Als er etwas näher gekommen, stellte ich bald fest, dass es sich wohl um die Silhouette einer jungen Frau handeln musste, oder viel eher noch um die eines Mädchens von etwa vierzehn oder fünfzehn Jahren. Einen Moment dachte ich auch, beziehungsweise war es wohl eher Hoffen, dass es vielleicht Silence sei, verwarf den Gedanken aber schnell, als ich sah, das dieses Fräulein hier sehr viel längeres Haar hatte. Doch da wir beide nur äußerst langsam gingen, sie ganz anmutigen Schrittes, dauerte es eine ganze Weile bis wir uns so nah waren, dass es mir endlich möglich war, erste Details zu erkennen: Das Mädchen war äußerst schlank, wirkte durchaus ein klein wenig fragil, und trug ein enganliegendes, seidigglattes Kleid, wahrscheinlich blau oder schwarz in der Farbe. Genau konnte ich es nämlich nicht erkennen, da sämtliche Farben, einerseits von der Finsternis, andererseits vom fremden Mondlicht, ganz verfälscht wurden.
So auch ihr entzückendes Gesicht, welches ganz fahl erschien unter dem Schein des Mondes. Und auch die Farbe der wunderschönen, seidenen Haare sollte mir vorerst unbekannt bleiben. Ich konnte nur sehen, dass sie im blassen Licht glänzten und schimmerten, wie ich es noch nie zuvor erblickt.
Alsbald war das Mädchen dann direkt bei mir. Doch weder blieb sie stehen, noch ging sie einfach weiter. Stattdessen lief sie immerzu rings um mich herum und blickte mich beharrlich an. Geradezu hypnotisierend wirkte ihre Gegenwart auf mich. Und bald war es mir, als nehme ich gar nichts anderes mehr wahr als sie. Dabei fiel mir auch auf, das ihr Gang vollkommen geräuschlos war, nicht einen einzigen Grashalm brachten ihre Füße zum rascheln. Denn hören hätte man das problemlos können, war doch die Nacht, wie schon erwähnt, vollkommen still. Und die Anwesenheit des Mädchens wirkte dem eben kein bisschen entgegen.
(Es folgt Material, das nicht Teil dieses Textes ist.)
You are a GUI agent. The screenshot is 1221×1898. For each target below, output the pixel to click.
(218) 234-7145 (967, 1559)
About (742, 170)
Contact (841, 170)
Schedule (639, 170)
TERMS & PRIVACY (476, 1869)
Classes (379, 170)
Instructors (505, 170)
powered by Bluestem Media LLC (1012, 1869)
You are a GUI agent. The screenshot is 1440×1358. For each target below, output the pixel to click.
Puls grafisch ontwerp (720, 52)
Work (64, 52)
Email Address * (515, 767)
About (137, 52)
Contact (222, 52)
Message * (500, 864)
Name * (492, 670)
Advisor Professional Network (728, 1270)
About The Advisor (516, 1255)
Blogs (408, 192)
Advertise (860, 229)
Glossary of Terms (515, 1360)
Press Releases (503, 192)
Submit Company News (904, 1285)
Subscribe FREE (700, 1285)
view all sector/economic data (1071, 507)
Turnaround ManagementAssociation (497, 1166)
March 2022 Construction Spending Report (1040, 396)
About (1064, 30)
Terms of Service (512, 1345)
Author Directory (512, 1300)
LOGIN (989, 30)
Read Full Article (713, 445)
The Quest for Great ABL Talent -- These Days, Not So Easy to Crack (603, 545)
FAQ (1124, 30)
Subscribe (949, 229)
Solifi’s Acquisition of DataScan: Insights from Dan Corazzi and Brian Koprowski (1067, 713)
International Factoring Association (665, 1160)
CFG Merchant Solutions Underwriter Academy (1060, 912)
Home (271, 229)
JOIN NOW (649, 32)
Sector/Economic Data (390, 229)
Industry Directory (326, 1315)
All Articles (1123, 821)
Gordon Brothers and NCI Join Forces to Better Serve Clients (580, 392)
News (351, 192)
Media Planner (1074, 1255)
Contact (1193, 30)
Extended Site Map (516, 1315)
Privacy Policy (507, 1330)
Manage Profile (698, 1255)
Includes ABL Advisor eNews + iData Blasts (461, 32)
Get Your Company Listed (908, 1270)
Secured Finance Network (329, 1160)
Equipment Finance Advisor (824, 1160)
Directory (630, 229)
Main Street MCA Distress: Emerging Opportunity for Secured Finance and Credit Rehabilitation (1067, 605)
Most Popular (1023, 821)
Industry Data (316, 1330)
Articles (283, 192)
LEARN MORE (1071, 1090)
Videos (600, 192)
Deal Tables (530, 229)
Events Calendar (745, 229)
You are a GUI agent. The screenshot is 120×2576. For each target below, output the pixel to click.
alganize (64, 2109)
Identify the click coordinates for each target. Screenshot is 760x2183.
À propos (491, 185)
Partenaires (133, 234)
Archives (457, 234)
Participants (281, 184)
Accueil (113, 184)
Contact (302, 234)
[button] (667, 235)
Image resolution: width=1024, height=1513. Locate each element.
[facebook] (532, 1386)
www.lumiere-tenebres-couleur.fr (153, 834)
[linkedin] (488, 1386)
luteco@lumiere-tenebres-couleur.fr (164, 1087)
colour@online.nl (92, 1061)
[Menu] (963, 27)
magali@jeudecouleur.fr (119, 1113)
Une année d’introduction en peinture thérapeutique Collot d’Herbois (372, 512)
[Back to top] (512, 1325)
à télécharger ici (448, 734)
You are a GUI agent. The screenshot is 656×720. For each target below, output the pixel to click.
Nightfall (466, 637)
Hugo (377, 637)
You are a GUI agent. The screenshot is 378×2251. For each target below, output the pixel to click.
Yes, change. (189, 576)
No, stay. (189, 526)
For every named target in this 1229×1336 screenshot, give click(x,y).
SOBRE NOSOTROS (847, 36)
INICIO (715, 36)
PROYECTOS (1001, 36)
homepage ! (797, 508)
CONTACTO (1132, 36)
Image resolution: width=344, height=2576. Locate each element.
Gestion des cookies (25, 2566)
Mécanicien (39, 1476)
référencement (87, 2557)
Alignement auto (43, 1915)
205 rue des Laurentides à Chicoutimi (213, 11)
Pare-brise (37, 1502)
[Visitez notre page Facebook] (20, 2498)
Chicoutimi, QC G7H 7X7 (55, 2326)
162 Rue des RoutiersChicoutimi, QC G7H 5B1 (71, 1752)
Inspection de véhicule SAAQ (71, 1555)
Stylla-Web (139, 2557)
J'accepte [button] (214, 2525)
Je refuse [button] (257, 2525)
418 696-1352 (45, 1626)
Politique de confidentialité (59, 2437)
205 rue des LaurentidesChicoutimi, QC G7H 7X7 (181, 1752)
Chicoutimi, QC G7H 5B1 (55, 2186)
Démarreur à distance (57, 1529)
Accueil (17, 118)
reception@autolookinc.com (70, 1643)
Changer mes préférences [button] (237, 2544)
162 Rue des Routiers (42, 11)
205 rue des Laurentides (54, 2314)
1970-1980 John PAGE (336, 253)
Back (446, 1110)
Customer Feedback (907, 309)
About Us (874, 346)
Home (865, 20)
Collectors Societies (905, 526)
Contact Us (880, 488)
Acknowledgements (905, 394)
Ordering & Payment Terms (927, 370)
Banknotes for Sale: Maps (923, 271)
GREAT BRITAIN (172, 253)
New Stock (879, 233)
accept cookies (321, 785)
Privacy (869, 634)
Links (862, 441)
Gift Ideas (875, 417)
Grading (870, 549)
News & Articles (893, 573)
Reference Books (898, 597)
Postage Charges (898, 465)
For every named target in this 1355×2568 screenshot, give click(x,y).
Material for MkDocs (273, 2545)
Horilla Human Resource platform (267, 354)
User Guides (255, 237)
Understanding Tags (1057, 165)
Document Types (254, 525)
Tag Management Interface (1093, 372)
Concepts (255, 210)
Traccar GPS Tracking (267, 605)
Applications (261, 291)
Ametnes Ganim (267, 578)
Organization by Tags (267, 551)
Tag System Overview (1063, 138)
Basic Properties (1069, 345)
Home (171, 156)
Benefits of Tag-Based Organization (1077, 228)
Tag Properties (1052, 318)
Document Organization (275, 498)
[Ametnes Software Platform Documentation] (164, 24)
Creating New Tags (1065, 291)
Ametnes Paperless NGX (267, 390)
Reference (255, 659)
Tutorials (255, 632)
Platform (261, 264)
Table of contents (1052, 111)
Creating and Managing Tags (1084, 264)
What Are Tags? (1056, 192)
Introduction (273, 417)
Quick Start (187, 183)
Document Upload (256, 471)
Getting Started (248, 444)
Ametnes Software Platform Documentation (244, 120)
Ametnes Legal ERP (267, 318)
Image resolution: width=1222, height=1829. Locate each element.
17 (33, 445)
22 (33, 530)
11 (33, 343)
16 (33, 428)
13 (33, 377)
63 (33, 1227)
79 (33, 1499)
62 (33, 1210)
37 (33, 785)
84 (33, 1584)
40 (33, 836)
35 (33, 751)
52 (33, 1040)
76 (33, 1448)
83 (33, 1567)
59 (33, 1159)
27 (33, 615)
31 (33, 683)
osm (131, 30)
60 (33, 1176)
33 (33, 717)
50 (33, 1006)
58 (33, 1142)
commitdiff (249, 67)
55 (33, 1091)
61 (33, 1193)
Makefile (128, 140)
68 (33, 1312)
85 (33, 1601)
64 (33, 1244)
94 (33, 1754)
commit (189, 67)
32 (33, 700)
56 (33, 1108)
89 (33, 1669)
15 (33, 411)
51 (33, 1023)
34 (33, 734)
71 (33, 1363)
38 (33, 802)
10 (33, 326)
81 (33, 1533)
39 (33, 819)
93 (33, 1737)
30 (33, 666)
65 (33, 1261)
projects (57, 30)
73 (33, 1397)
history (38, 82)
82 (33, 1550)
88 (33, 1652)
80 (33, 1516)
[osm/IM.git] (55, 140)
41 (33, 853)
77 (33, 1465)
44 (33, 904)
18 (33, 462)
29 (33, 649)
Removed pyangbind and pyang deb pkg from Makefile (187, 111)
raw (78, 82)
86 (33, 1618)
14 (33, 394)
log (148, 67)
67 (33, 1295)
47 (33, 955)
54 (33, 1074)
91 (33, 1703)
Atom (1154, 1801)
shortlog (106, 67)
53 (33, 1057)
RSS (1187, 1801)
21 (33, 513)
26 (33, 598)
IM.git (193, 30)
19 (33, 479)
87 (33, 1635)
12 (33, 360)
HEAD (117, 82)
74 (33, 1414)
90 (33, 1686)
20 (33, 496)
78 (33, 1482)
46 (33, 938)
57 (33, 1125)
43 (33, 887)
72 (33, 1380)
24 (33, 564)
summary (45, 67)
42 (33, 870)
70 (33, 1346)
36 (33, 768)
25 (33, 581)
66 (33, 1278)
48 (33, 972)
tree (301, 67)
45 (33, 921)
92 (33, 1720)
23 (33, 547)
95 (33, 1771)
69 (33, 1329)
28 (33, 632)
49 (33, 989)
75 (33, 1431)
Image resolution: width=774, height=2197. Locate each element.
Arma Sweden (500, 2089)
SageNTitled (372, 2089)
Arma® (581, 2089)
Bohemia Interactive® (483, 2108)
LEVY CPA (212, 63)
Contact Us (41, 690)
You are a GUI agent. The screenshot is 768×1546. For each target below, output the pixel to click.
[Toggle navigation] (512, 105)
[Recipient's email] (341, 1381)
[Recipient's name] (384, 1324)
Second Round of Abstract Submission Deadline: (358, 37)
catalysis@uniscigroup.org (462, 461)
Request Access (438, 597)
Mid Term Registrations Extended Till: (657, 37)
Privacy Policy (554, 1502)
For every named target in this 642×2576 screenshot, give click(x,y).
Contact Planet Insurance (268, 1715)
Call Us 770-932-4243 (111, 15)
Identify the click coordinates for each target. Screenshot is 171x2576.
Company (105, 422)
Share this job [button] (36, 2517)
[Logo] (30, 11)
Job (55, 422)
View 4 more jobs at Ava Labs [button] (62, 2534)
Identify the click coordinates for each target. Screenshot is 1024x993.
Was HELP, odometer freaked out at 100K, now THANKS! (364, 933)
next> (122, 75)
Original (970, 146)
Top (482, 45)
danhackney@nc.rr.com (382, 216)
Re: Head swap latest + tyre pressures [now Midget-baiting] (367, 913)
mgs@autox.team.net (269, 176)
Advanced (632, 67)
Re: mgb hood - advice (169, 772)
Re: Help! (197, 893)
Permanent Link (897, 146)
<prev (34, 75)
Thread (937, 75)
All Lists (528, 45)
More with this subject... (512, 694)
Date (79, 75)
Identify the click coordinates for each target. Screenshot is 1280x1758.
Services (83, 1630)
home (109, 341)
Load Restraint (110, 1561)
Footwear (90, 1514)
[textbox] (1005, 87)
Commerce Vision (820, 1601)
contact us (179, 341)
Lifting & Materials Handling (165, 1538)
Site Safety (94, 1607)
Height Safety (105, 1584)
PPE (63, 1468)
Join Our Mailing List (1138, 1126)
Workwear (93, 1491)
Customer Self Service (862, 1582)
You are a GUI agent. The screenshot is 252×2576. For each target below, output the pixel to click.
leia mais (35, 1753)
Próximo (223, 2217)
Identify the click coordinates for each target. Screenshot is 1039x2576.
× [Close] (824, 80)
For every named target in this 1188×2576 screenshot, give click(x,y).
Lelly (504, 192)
Zumindest so lang, bis sie dann sagte: “Guten Abend!” Ihr Stimmchen war süß, niedlich geradezu, hatte aber auch einen unglaublich verführerischen, sinnlichen Unterton. - Unvergesslich auf jeden Fall.
“Guten Abend”, antwortete dann auch ich.
Und danach fragte sie, irgendwie vorwurfsvoll: “Ganz allein in einer solchen Nacht?”
“Bis gerade eben war ich’s noch”, gab ich ihr als Antwort.
“Bis gerade eben... Ja... - Du möchtest, dass ich bei dir bleibe?”, fragte sie und trat ganz nah zu mir heran. Ich konnte ihren heißen Atem spüren, der noch viel wärmer war als die Nachtluft. Und ich konnte ihr in die Augen schauen: Aber pechschwarz waren diese, finsterer sogar als der Himmel. Denn wo jener zumindest noch von Sternen übersät, spiegelte sich in den Augen des Mädchens nicht das allergeringste Licht.
“Diese Entscheidung liegt wohl ganz allein bei dir...”, sprach ich.
Und danach bewege sie ihre süßen Lippen hin zu meinem Ohr und wisperte mit verführerischem Ton: “Ich möcht’ es schon sehr gerne tun.”
“Hast du denn keine Angst?”
“Wovor?”
“Vielleicht vor mir? Oder vor der Nacht, so dunkel wie sie heute ist?”
“Nein, nicht vor dir. Vor dir brauche ich keine Angst zu haben, das weis ich”, sagte sie. Dann ging das Mädchen hin zu einer kleinen Birke am Wegesrande, lehnte sich an ihr an und schaute gen Himmel. “Und die Sommernacht, die liebe ich mehr als alles andere! Wir ein dekadenter Schleier ruht sie über allen Dingen. Nur den Mond, den möcht’ ich ungern schauen. Viel zu kalt ist mir sein Antlitz.”
“Und deine schöne Haut lässt sein Licht so leichenblass erscheinen...”
Charmant lächelnd kam sie erneut wieder näher zu mir hin. Sie deutete mir mit einer kleinen Handbewegung an, dass sie mir noch einmal etwas ins Ohr flüstern wolle, und so bückte ich mich hinunter (ein kleines Stückchen nur, bin ich doch selbst recht klein), und als ich das getan, sprach sie: “Auf die Wange dir den Kuss...!”, und tat alsbald dasselbige. Und dann flüsterte sie mir ganz leis’ noch ins Ohr: “Der Letzte soll’s nicht bleiben!”